**Available data:**
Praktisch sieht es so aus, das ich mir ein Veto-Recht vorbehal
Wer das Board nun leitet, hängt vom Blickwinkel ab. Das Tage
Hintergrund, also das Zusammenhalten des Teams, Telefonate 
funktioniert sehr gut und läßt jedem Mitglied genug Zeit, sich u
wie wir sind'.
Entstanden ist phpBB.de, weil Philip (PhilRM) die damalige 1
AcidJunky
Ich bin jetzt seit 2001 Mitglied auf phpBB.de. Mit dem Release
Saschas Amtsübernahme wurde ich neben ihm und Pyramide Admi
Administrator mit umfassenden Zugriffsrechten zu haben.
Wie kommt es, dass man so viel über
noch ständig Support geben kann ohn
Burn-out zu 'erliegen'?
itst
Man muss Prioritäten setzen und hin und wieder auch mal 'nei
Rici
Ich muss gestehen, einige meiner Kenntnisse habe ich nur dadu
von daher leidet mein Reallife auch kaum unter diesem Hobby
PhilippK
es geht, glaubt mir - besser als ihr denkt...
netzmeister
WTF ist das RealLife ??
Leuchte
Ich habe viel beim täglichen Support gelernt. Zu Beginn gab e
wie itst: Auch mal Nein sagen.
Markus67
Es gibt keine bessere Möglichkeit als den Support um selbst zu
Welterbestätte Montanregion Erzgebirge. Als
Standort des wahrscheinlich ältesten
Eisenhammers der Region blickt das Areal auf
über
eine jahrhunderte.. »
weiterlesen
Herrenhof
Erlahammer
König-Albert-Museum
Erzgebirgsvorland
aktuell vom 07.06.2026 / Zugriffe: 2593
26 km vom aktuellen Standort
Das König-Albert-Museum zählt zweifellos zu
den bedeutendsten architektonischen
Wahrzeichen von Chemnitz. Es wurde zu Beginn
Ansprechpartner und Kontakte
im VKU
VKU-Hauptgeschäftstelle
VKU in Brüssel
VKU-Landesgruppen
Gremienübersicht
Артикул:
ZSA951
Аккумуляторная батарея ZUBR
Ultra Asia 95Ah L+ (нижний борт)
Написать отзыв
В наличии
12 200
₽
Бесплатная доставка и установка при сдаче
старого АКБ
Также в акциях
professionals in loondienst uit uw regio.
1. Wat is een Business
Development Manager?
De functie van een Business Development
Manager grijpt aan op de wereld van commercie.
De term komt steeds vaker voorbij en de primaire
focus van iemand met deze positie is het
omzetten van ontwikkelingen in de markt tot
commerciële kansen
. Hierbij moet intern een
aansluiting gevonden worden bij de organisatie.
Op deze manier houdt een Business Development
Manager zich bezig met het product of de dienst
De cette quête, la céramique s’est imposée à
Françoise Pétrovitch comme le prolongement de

...

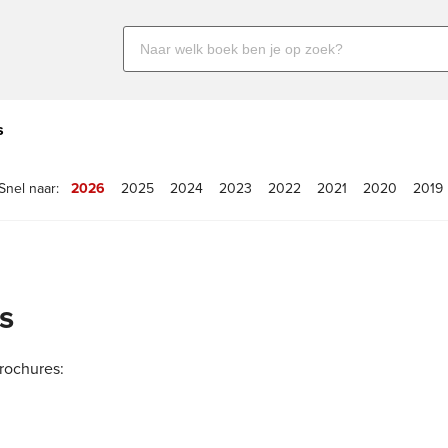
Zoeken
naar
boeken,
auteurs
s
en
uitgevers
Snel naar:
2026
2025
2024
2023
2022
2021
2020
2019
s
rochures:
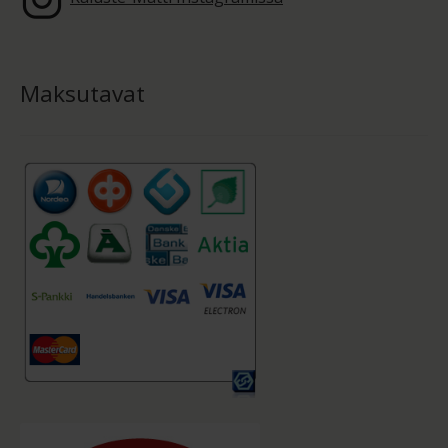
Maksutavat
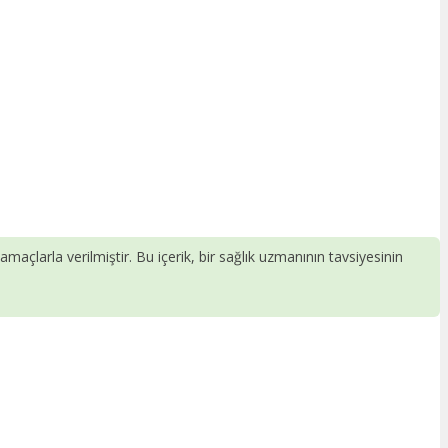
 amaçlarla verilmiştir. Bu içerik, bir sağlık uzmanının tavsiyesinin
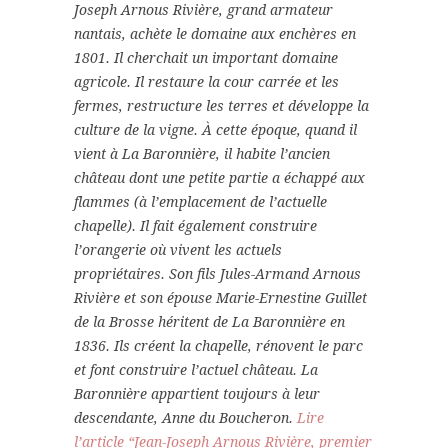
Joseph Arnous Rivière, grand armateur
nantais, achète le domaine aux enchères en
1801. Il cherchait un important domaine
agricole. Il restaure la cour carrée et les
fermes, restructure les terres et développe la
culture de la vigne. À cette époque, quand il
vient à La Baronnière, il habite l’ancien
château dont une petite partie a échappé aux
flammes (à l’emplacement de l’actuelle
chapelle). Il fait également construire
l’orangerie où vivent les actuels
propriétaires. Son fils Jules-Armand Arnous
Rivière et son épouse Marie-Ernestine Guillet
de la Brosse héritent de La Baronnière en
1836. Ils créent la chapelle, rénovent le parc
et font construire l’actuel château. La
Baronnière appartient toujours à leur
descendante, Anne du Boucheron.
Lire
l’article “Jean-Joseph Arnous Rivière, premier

**Work instructions:** Set down exactly the lines of the data above, beginning with the line that has "aktuell vom 07.06.2026 / Zugriffe: 2593" and ending with the line that has "Françoise Pétrovitch comme le prolongement de", and no others.

**Task response:**
aktuell vom 07.06.2026 / Zugriffe: 2593
26 km vom aktuellen Standort
Das König-Albert-Museum zählt zweifellos zu
den bedeutendsten architektonischen
Wahrzeichen von Chemnitz. Es wurde zu Beginn
Ansprechpartner und Kontakte
im VKU
VKU-Hauptgeschäftstelle
VKU in Brüssel
VKU-Landesgruppen
Gremienübersicht
Артикул:
ZSA951
Аккумуляторная батарея ZUBR
Ultra Asia 95Ah L+ (нижний борт)
Написать отзыв
В наличии
12 200
₽
Бесплатная доставка и установка при сдаче
старого АКБ
Также в акциях
professionals in loondienst uit uw regio.
1. Wat is een Business
Development Manager?
De functie van een Business Development
Manager grijpt aan op de wereld van commercie.
De term komt steeds vaker voorbij en de primaire
focus van iemand met deze positie is het
omzetten van ontwikkelingen in de markt tot
commerciële kansen
. Hierbij moet intern een
aansluiting gevonden worden bij de organisatie.
Op deze manier houdt een Business Development
Manager zich bezig met het product of de dienst
De cette quête, la céramique s’est imposée à
Françoise Pétrovitch comme le prolongement de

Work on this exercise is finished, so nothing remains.